◆ What to do: Check each line of the data for "Phone", and copy the ones that have it.

◆ Collected data:
· · · · ·
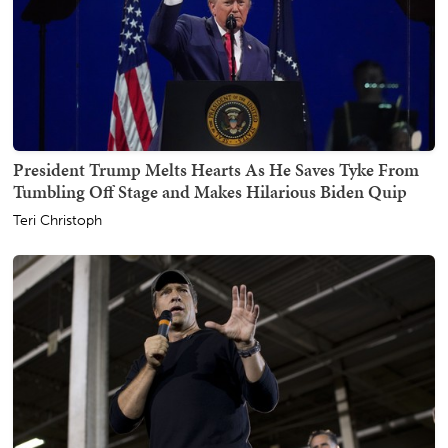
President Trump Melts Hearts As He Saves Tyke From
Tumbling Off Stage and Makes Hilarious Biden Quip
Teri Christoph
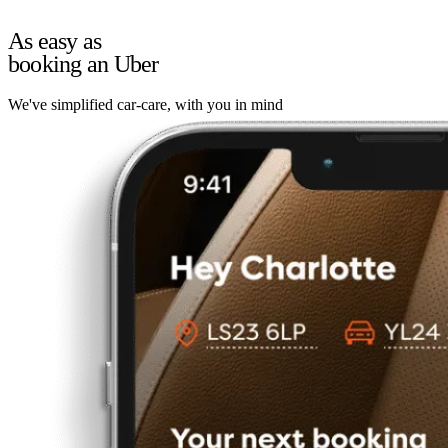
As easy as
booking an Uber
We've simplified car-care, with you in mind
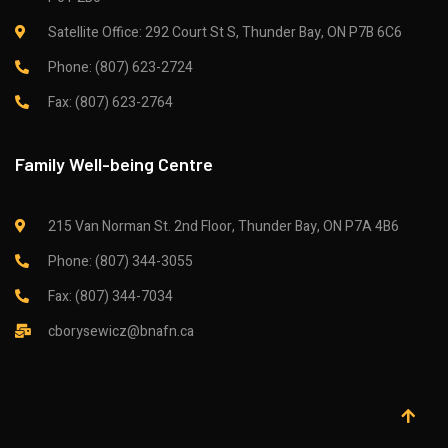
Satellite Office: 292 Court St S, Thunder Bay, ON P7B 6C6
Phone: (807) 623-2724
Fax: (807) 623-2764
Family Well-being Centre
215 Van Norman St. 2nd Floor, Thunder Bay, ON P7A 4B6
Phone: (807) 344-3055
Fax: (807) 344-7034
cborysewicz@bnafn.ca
· · · · ·
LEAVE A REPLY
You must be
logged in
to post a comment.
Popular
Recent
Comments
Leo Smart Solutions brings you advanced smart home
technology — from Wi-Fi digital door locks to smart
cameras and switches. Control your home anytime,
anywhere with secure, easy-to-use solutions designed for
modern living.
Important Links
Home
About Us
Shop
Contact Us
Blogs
· · · · ·
◆ Expected answer:
Phone: (807) 623-2724
Phone: (807) 344-3055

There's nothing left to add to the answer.